[Collected data]
== Segment start ==
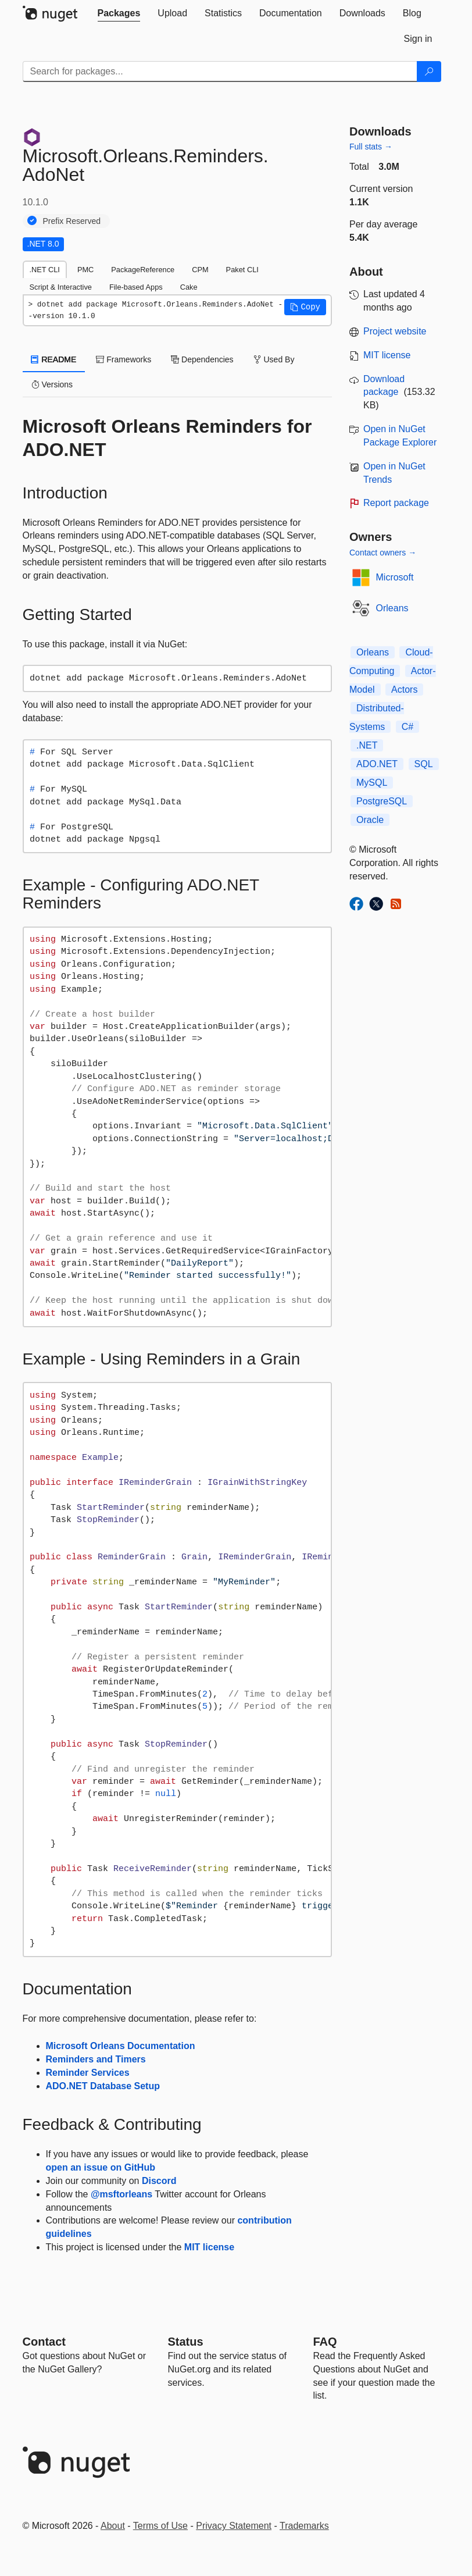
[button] (305, 307)
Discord (159, 2181)
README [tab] (54, 359)
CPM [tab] (200, 269)
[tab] (119, 13)
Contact (44, 2341)
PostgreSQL (381, 801)
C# (407, 727)
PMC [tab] (85, 269)
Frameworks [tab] (123, 359)
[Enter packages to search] (220, 71)
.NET (366, 745)
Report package (396, 503)
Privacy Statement (233, 2526)
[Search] (429, 71)
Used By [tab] (274, 359)
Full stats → (370, 146)
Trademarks (304, 2526)
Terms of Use (160, 2526)
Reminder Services (88, 2073)
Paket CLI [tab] (242, 269)
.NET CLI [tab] (45, 269)
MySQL (371, 783)
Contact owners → (382, 552)
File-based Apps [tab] (136, 287)
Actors (404, 689)
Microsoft (395, 577)
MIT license (209, 2247)
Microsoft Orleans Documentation (120, 2046)
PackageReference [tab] (142, 269)
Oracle (370, 820)
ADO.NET (377, 764)
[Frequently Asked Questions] (325, 2341)
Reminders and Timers (96, 2059)
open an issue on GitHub (100, 2167)
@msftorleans (121, 2194)
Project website (395, 331)
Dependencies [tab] (202, 359)
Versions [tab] (52, 384)
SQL (423, 764)
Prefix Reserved (72, 221)
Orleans (392, 608)
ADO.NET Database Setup (103, 2086)
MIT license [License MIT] (387, 355)
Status (185, 2341)
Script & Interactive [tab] (61, 287)
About (113, 2526)
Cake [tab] (189, 287)
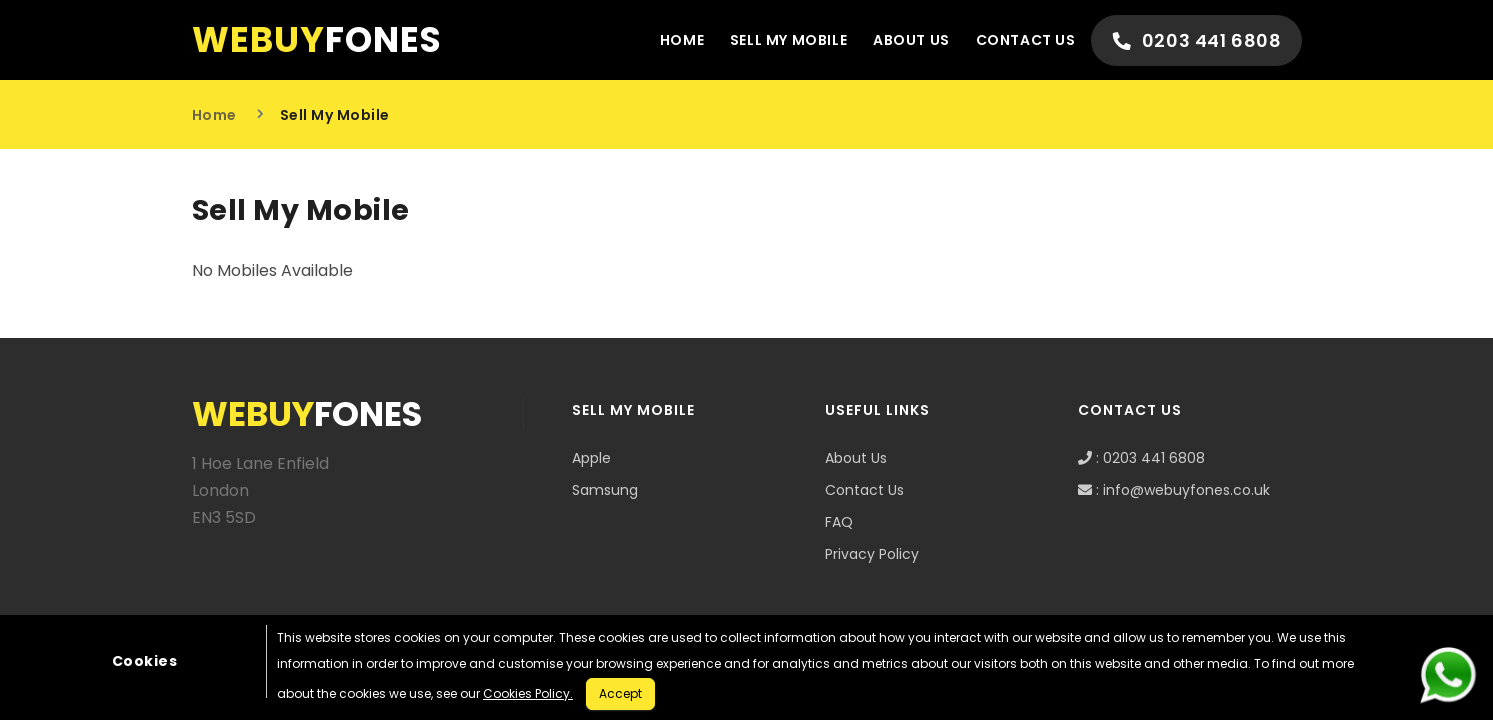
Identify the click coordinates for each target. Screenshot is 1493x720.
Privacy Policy (872, 554)
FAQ (839, 522)
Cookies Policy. (528, 693)
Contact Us (1025, 40)
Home (680, 40)
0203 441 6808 (1197, 40)
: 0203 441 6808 (1141, 458)
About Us (910, 40)
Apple (591, 458)
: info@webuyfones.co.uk (1174, 490)
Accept (620, 693)
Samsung (605, 490)
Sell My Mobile (787, 40)
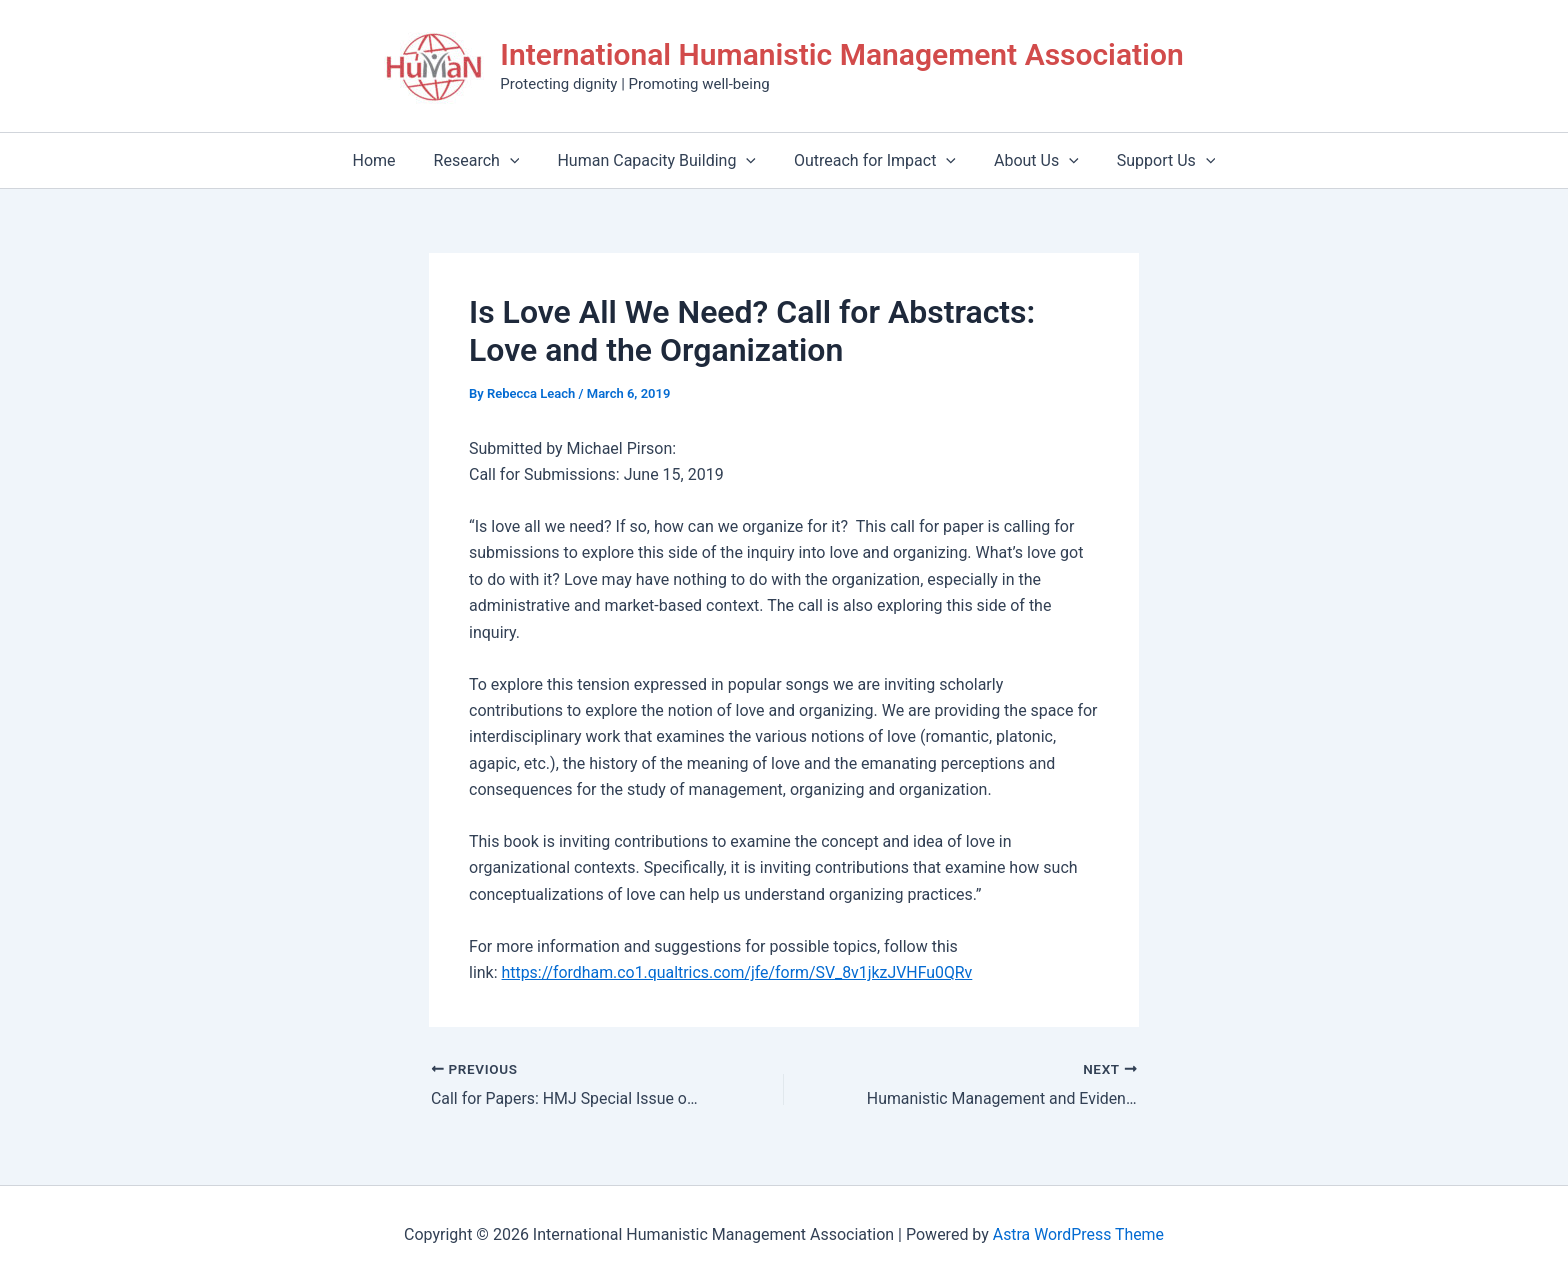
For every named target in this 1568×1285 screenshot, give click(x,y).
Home (389, 160)
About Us (1027, 160)
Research (486, 160)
== Segment end ==
Please retype every record exactly, leaving the pictures out.

[button] (305, 307)
Discord (159, 2181)
README [tab] (54, 359)
CPM [tab] (200, 269)
[tab] (119, 13)
Contact (44, 2341)
PostgreSQL (381, 801)
C# (407, 727)
PMC [tab] (85, 269)
Frameworks [tab] (123, 359)
[Enter packages to search] (220, 71)
.NET (366, 745)
Report package (396, 503)
Privacy Statement (233, 2526)
[Search] (429, 71)
Used By [tab] (274, 359)
Full stats → (370, 146)
Trademarks (304, 2526)
Terms of Use (160, 2526)
Reminder Services (88, 2073)
Paket CLI [tab] (242, 269)
.NET CLI [tab] (45, 269)
MySQL (371, 783)
Contact owners → (382, 552)
File-based Apps [tab] (136, 287)
Actors (404, 689)
Microsoft (395, 577)
MIT license (209, 2247)
Microsoft Orleans Documentation (120, 2046)
PackageReference [tab] (142, 269)
Oracle (370, 820)
ADO.NET (377, 764)
[Frequently Asked Questions] (325, 2341)
Reminders and Timers (96, 2059)
open an issue on GitHub (100, 2167)
@msftorleans (121, 2194)
Project website (395, 331)
Dependencies [tab] (202, 359)
Versions [tab] (52, 384)
SQL (423, 764)
Prefix Reserved (72, 221)
Orleans (392, 608)
ADO.NET Database Setup (103, 2086)
MIT license [License MIT] (387, 355)
Status (185, 2341)
Script & Interactive [tab] (61, 287)
About (113, 2526)
Cake [tab] (189, 287)
Identify the click coordinates for each target. Screenshot is 1493x720.
Privacy Policy (872, 554)
FAQ (839, 522)
Cookies Policy. (528, 693)
Contact Us (1025, 40)
Home (680, 40)
0203 441 6808 (1197, 40)
: 0203 441 6808 (1141, 458)
About Us (910, 40)
Apple (591, 458)
: info@webuyfones.co.uk (1174, 490)
Accept (620, 693)
Samsung (605, 490)
Sell My Mobile (787, 40)
For every named target in this 1568×1285 screenshot, give click(x,y).
Home (389, 160)
About Us (1027, 160)
Research (486, 160)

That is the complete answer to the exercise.